Сегодня в обеденный перерыв Мышин на несколько минут велел очередному зэку подождать и тоже подглядывал во двор. (Но охоты на стукачей он не увидел – она шла у другого конца здания.) В три часа дня, когда обеденный перерыв закончился, и неуспевших попасть на прием рассеял шебутной старшина, – велено было допустить Дырсина.
Иван Феофанович Дырсин был награжден от природы углоскулым впалым лицом, неразборчивостью речи, и даже фамилией, будто данной в насмешку. В институт когда-то он был принят от станка, через вечерний рабфак, учился скромно, упорно. Способности были в нем, но не умел он их выставлять, и всю жизнь его затирали и обижали. В Семерке сейчас его не эксплуатировал только кто не хотел. Именно потому, что десятка его, немного смягченная зачетами, теперь кончалась, он особенно робел перед начальством. Он больше всего боялся получить второй срок, которых навиделся в военные годы немало.
Он и первый-то срок получил несуразно. В начале войны его посадили за «антисоветскую агитацию» – по доносу соседей, метивших на его квартиру (и потом получивших ее). Правда, выяснилось, что агитации такой он не вел, но мог ее вести, так как слушал немецкое радио. Правда, немецкого радио он не слушал, но мог его слушать, так как имел дома запрещенный радиоприемник.
Правда, такого приемника он не имел, но вполне мог его иметь, так как по специальности был инженер-радист, а по доносу у него нашли в коробочке две радио-лампы.
Дырсину пришлось вдосыть хватить лагерей военных лет – и тех, где люди ели сырое зерно, украв его у лошади, и тех, где муку замешивали со снегом под дощечкой «Лагерный Пункт», прибитой на первой таежной сосне. За восемь лет, что Дырсин пробыл в стране ГУЛаг, умерли два их ребенка, стала костлявой старухой жена, – об эту пору вспомнили, что он – инженер, привезли сюда и стали выдавать ему сливочное масло, да еще сто рублей в месяц он посылал жене.

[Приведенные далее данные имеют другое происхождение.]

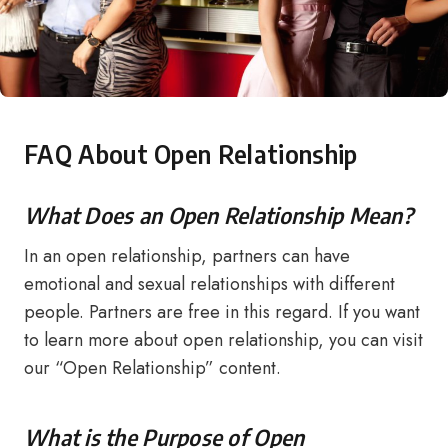
FAQ About Open Relationship
What Does an Open Relationship Mean?
In an open relationship, partners can have
emotional and sexual relationships with different
people. Partners are free in this regard. If you want
to learn more about open relationship, you can visit
our “Open Relationship” content.
What is the Purpose of Open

И вот от жены теперь необъяснимо не было писем. Она могла и умереть.
Майор Мышин сидел, сложив на столе руки. Был свободен от бумаг перед ним стол, закрыта чернильница, сухо перо, и не было никакого (как и никогда не бывало) выражения на его налитом искрасна-лиловом лице. Лоб его был такой налитой, что ни морщина старости, ни морщина размышления не могли пробиться в его коже. И щеки его были налитые. Лицо Мышина было как у обожженного глиняного идола с добавлением в глину розовой и фиолетовой красок. А глаза его были профессионально невыразительны, лишены жизни, пусты той особенной надменной пустотой, которая сохраняется у этого разряда при переходе на пенсию.
Никогда такого не случалось! Мышин предложил сесть (Дырсин уже стал перебирать, какую беду он мог нажить и о чем будет протокол). Затем майор помолчал (по инструкции) и, наконец, сказал:
– Вот вы все жалуетесь. Ходите и жалуетесь. Писем вам нет два месяца.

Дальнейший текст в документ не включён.